El pasado 27 de febrero se firmó un pacto con la mayoría de los distribuidores de gasolina en México para mantener el precio de la gasolina regular —la que conocemos como Magna— en un máximo de 24 pesos por litro.
En ese momento, el precio del petróleo Brent —referencia clave para los precios de los combustibles— se ubicaba en 72 dólares por barril.
A principios de mayo, esta referencia había descendido a 60 dólares por barril, lo que facilitaba el cumplimiento del acuerdo. Se trataba de una caída del 17 por ciento en tan solo dos meses.
Sin embargo, las condiciones han cambiado radicalmente. Ayer por la tarde, el crudo tipo Brent se cotizaba en 76.5 dólares por barril, lo que representa un incremento del 27% respecto a los niveles de principios de mayo y de más del 6% en comparación con la fecha en que se suscribió el pacto con los gasolineros.
Lo más preocupante es que aún no sabemos cuál será la trayectoria de los precios en las próximas semanas o meses.
Si el conflicto entre Irán e Israel se contiene y se resuelve rápidamente, es probable que los precios del crudo no aumenten mucho más.

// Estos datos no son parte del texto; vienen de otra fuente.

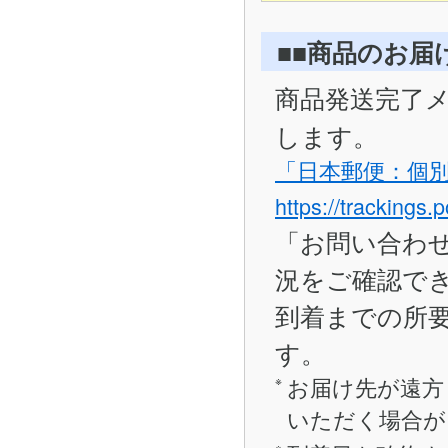
■■商品のお届
商品発送完了
します。
「日本郵便：個
https://trackings.
「お問い合わ
況をご確認で
到着までの所要
す。
お届け先が遠方
いただく場合が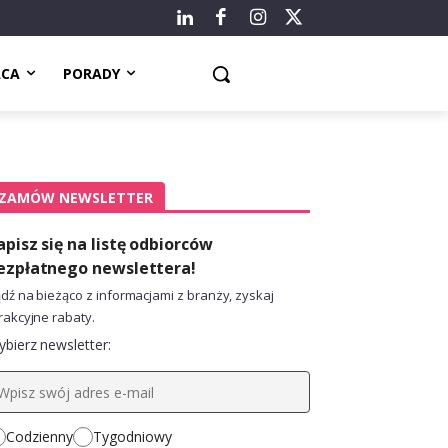
ACA
PORADY
ZAMÓW NEWSLETTER
apisz się na listę odbiorców
ezpłatnego newslettera!
dź na bieżąco z informacjami z branży, zyskaj
rakcyjne rabaty.
bierz newsletter:
Codzienny
Tygodniowy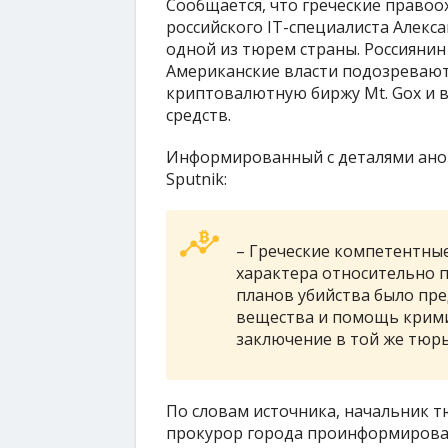
Сообщается, что греческие право
российского IT-специалиста Алекс
одной из тюрем страны. Россиянин
Американские власти подозревают 
криптовалютную биржу Mt. Gox и 
средств.
Информированный с деталями ано
Sputnik:
– Греческие компетентные
характера относительно п
планов убийства было пр
вещества и помощь крими
заключение в той же тюрь
По словам источника, начальник 
прокурор города проинформиров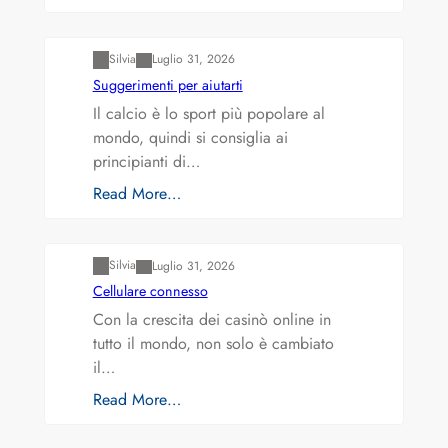
Varianti della roulette: Europea vs. Americana
Silvia
Luglio 31, 2026
Suggerimenti per aiutarti
Il calcio è lo sport più popolare al
mondo, quindi si consiglia ai
principianti di…
Read More…
Varianti della roulette: Europea vs. Americana
Silvia
Luglio 31, 2026
Cellulare connesso
Con la crescita dei casinò online in
tutto il mondo, non solo è cambiato
il…
Read More…
Varianti della roulette: Europea vs. Americana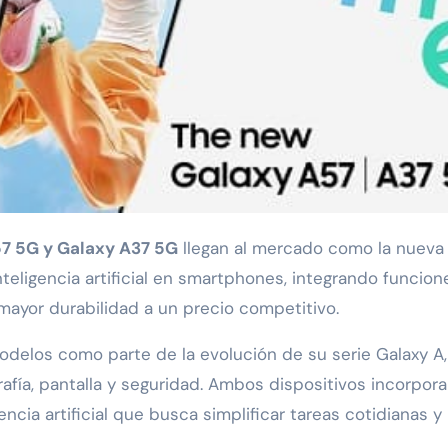
7 5G y Galaxy A37 5G
llegan al mercado como la nueva
eligencia artificial en smartphones, integrando funcion
mayor durabilidad a un precio competitivo.
delos como parte de la evolución de su serie Galaxy A,
fía, pantalla y seguridad. Ambos dispositivos incorpor
encia artificial que busca simplificar tareas cotidianas y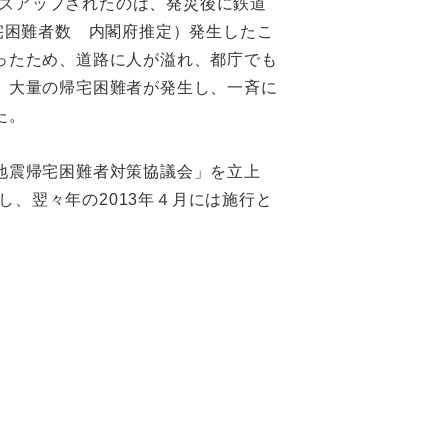
ーズアップされたのは、発災後に鉄道
宅困難者数 内閣府推定）発生したこ
ったため、道路に人が溢れ、都庁でも
、大量の帰宅困難者が発生し、一斉に
た。
地震帰宅困難者対策協議会」を立上
し、翌々年の2013年４月には施行と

Pero si el conflicto escala, los riesgos de una mayor alza son muy elevados.
En diversos escenarios, se contempla la posibilidad de que el precio del barril alcance o incluso supere los 100 dólares.

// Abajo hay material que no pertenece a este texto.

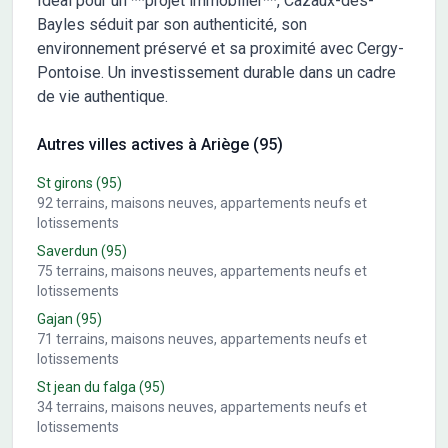
Idéal pour un **projet immobilier**, Cazaux-des-
Bayles séduit par son authenticité, son
environnement préservé et sa proximité avec Cergy-
Pontoise. Un investissement durable dans un cadre
de vie authentique.
Autres villes actives à Ariège (95)
St girons
(95)
92
terrains, maisons neuves, appartements neufs et
lotissements
Saverdun
(95)
75
terrains, maisons neuves, appartements neufs et
lotissements
Gajan
(95)
71
terrains, maisons neuves, appartements neufs et
lotissements
St jean du falga
(95)
34
terrains, maisons neuves, appartements neufs et
lotissements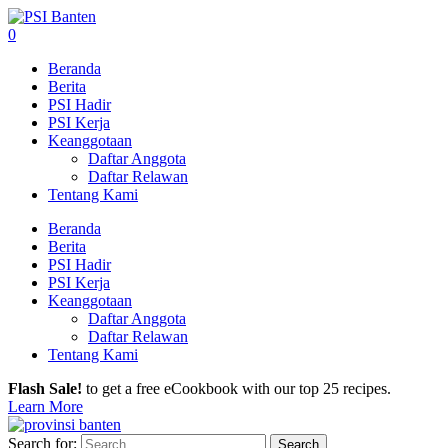
0
Beranda
Berita
PSI Hadir
PSI Kerja
Keanggotaan
Daftar Anggota
Daftar Relawan
Tentang Kami
Beranda
Berita
PSI Hadir
PSI Kerja
Keanggotaan
Daftar Anggota
Daftar Relawan
Tentang Kami
Flash Sale!
to get a free eCookbook with our top 25 recipes.
Learn More
Search for: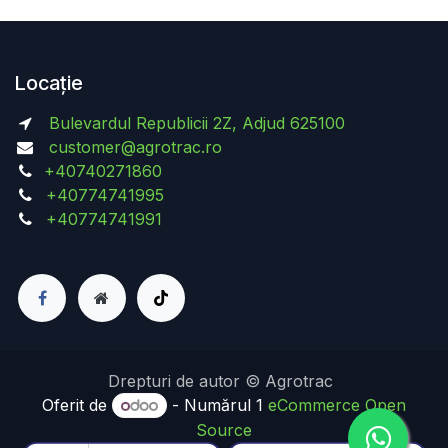
Locație
Bulevardul Republicii 2Z, Adjud 625100
customer@agrotrac.ro
+40740271860
+40774741995
+40774741991
Drepturi de autor © Agrotrac
Oferit de
- Numărul 1
eCommerce Open
Source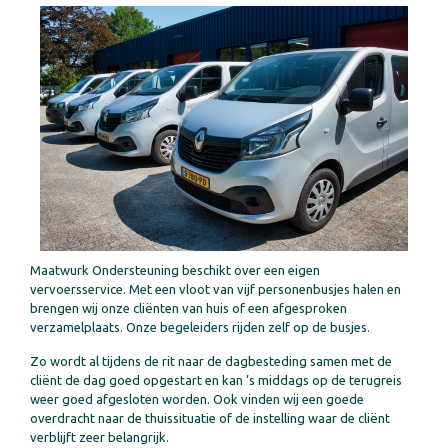
Maatwurk Ondersteuning beschikt over een eigen
vervoersservice. Met een vloot van vijf personenbusjes halen en
brengen wij onze cliënten van huis of een afgesproken
verzamelplaats. Onze begeleiders rijden zelf op de busjes.
Zo wordt al tijdens de rit naar de dagbesteding samen met de
cliënt de dag goed opgestart en kan ’s middags op de terugreis
weer goed afgesloten worden. Ook vinden wij een goede
overdracht naar de thuissituatie of de instelling waar de cliënt
verblijft zeer belangrijk.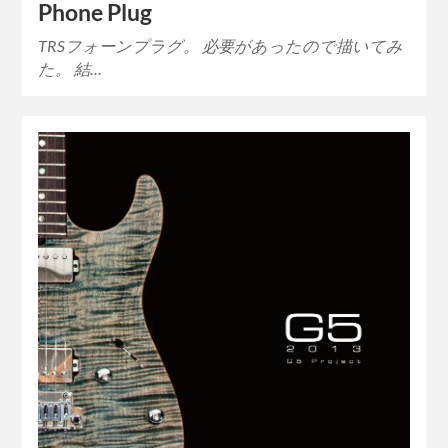
Phone Plug
TRSフォーンプラグ。 必要があったので描いてみ
た。 結…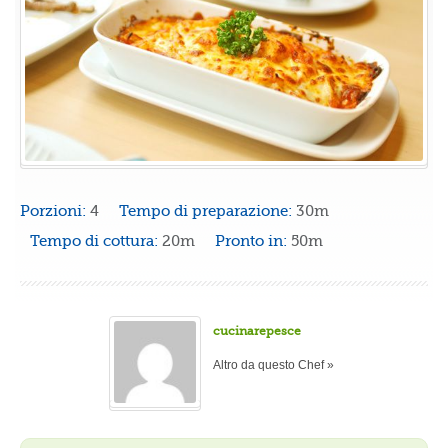
Porzioni:
4
Tempo di preparazione:
30m
Tempo di cottura:
20m
Pronto in:
50m
cucinarepesce
Altro da questo Chef »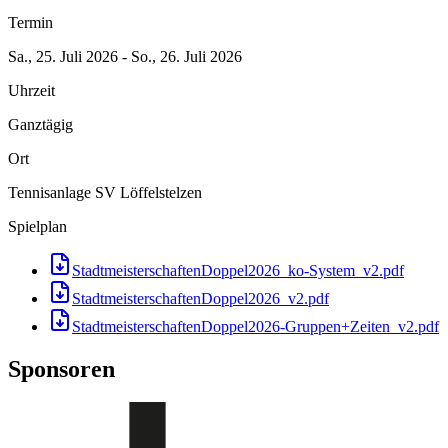
Termin
Sa., 25. Juli 2026 - So., 26. Juli 2026
Uhrzeit
Ganztägig
Ort
Tennisanlage SV Löffelstelzen
Spielplan
StadtmeisterschaftenDoppel2026_ko-System_v2.pdf
StadtmeisterschaftenDoppel2026_v2.pdf
StadtmeisterschaftenDoppel2026-Gruppen+Zeiten_v2.pdf
Sponsoren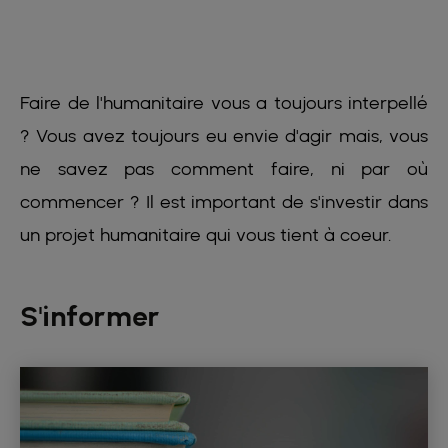
Faire de l'humanitaire vous a toujours interpellé
? Vous avez toujours eu envie d'agir mais, vous
ne savez pas comment faire, ni par où
commencer ? Il est important de s'investir dans
un projet humanitaire qui vous tient à coeur.
S'informer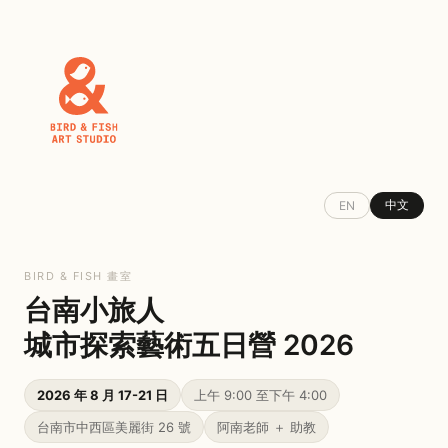
中文
EN
BIRD & FISH 畫室
台南小旅人
城市探索藝術五日營 2026
2026 年 8 月 17-21 日
上午 9:00 至下午 4:00
台南市中西區美麗街 26 號
阿南老師 ＋ 助教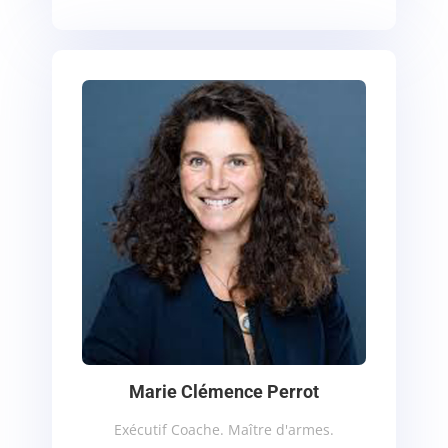
Marie Clémence Perrot
Exécutif Coache. Maître d'armes.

Cuando he compartido mis inquietudes sobre el impacto que este fenómeno podría tener en México con amigos en la Secretaría de Hacienda, me responden que el país cuenta con los llamados “estabilizadores automáticos”.

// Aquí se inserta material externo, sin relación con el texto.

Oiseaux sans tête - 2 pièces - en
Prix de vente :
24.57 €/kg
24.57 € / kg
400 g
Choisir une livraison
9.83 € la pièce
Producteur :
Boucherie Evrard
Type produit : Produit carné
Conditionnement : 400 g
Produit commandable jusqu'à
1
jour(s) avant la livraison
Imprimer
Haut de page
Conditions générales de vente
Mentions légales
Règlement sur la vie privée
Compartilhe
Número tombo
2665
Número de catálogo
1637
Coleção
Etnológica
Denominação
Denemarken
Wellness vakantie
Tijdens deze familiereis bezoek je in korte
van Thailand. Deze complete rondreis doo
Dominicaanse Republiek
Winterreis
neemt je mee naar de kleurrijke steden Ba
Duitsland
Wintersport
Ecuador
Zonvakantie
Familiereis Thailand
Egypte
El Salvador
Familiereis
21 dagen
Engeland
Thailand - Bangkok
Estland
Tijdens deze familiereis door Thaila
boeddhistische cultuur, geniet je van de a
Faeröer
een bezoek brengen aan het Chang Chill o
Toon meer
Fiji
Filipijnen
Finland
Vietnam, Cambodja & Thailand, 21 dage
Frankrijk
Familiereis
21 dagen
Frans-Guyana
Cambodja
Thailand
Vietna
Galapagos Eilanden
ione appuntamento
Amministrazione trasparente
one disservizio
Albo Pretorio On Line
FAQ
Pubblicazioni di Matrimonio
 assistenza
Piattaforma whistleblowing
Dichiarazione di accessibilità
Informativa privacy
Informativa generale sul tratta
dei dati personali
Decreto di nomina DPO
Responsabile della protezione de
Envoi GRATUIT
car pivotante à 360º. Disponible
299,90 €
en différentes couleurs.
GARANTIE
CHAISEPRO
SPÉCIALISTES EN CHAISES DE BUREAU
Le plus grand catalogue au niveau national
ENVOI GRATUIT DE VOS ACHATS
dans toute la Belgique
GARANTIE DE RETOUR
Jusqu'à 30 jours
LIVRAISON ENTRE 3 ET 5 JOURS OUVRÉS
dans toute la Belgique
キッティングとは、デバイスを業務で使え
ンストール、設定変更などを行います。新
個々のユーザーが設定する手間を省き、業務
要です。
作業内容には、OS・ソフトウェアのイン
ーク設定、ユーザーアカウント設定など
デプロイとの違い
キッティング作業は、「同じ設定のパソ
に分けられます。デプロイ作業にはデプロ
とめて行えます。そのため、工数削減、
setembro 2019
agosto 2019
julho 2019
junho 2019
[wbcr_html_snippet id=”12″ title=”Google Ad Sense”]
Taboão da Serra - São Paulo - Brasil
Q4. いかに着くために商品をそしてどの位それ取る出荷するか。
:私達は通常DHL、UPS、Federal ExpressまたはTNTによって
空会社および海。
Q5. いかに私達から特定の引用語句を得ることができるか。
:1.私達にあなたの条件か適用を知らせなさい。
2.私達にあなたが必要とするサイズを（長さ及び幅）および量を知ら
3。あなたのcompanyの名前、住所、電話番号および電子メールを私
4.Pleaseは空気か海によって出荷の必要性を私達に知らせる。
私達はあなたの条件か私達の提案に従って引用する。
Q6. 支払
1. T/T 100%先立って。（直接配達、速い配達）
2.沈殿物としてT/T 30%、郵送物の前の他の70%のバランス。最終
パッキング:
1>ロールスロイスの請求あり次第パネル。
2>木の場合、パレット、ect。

Aunque el término parece sacado de la aviación, se refiere a mecanismos económicos que tienden a compensar desequilibrios financieros.
En el caso mexicano, el argumento es que mayores precios del petróleo generarían ingresos extraordinarios para Pemex, lo que permitiría compensar los gastos adicionales por la importación de gasolinas y otros petrolíferos más caros.
Desde una perspectiva macroeconómica, no hay objeción al análisis de Hacienda. Pero el reto está en la implementación de estos mecanismos de equilibrio.
El funcionamiento sería el siguiente: si la tensión en Medio Oriente escala, Pemex u otras empresas importarían gasolinas a precios más altos. Así, las llamadas ventas de primera mano de Pemex o de otros importadores a los distribuidores implicarían precios más elevados.
El vendedor final —el gasolinero— tendría que trasladar ese aumento al consumidor, a menos que la Secretaría de Hacienda implemente un esquema de compensación vía IEPS.
Para ello se requeriría activar un IEPS negativo, mecanismo que se utilizó por última vez en octubre de 2022.
La otra alternativa del gobierno sería reflejar los mayores costos de importación directamente en los precios finales al consumidor, lo que implicaría superar claramente los 24 pesos por litro en la gasolina regular.
Sin duda, el mercado de las gasolinas es altamente complejo, y el gobierno tendrá que aplicar una estrategia quirúrgica si el conflicto militar se intensifica.
Aunque no es ningún consuelo, varios análisis advierten que, en un escenario extremo —con precios del crudo por encima de los 100 dólares por barril—, sería casi inevitable una recesión global. Esa situación reduciría la demanda de combustibles y, eventualmente, podría empujar los precios a la baja.
Sea cual sea el escenario, estamos inmersos en un entorno de gran incertidumbre que dificulta el desempeño del negocio de distribución de combustibles en México.